Tabata Sho, Yamamoto Masatatsu, Goto Hisatsugu, Hirayama Akiyoshi, Ohishi Maki, Kuramoto Takuya, Mitsuhashi Atsushi, Ikeda Ryuji, Haraguchi Misako, Kawahara Kohichi, Shinsato Yoshinari, Minami Kentaro, Saijo Atsuro, Hanibuchi Masaki, Nishioka Yasuhiko, Sone Saburo, Esumi Hiroyasu, Tomita Masaru, Soga Tomoyoshi, Furukawa Tatsuhiko, Akiyama Shin-Ichi
Institute for Advanced Biosciences, Keio University, 246-2 Mizukami, Kakuganji, Tsuruoka, Yamagata 997-0052, Japan.
Department of Molecular Oncology, Graduate School of Medical and Dental Sciences, Kagoshima University, 8-35-1 Sakuragaoka, Kagoshima 890-8544, Japan.
Cell Rep. 2017 May 16;19(7):1313-1321. doi: 10.1016/j.celrep.2017.04.061.
Thymidine phosphorylase (TP), a rate-limiting enzyme in thymidine catabolism, plays a pivotal role in tumor progression; however, the mechanisms underlying this role are not fully understood. Here, we found that TP-mediated thymidine catabolism could supply the carbon source in the glycolytic pathway and thus contribute to cell survival under conditions of nutrient deprivation.
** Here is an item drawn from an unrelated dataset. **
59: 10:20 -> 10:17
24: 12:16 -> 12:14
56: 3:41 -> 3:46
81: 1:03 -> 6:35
In TP-expressing cells, thymidine was converted to metabolites, including glucose 6-phosphate, lactate, 5-phospho-α-D-ribose 1-diphosphate, and serine, via the glycolytic pathway both in vitro and in vivo. These thymidine-derived metabolites were required for the survival of cells under low-glucose conditions. Furthermore, activation of thymidine catabolism was observed in human gastric cancer. These findings demonstrate that thymidine can serve as a glycolytic pathway substrate in human cancer cells.
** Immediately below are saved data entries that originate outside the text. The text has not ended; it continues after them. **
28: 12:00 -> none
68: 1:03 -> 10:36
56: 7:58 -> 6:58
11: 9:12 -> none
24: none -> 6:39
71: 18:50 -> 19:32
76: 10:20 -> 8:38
胸苷磷酸化酶(TP)是胸苷分解代谢中的一种限速酶,在肿瘤进展中起关键作用;然而,这一作用背后的机制尚未完全明确。在此,我们发现TP介导的胸苷分解代谢能够为糖酵解途径提供碳源,从而在营养剥夺条件下有助于细胞存活。在表达TP的细胞中,胸苷在体外和体内均通过糖酵解途径转化为代谢产物,包括6-磷酸葡萄糖、乳酸、5-磷酸-α-D-核糖-1-二磷酸和丝氨酸。这些源自胸苷的代谢产物是低葡萄糖条件下细胞存活所必需的。此外,在人类胃癌中观察到了胸苷分解代谢的激活。这些发现表明,胸苷可作为人类癌细胞中糖酵解途径的底物。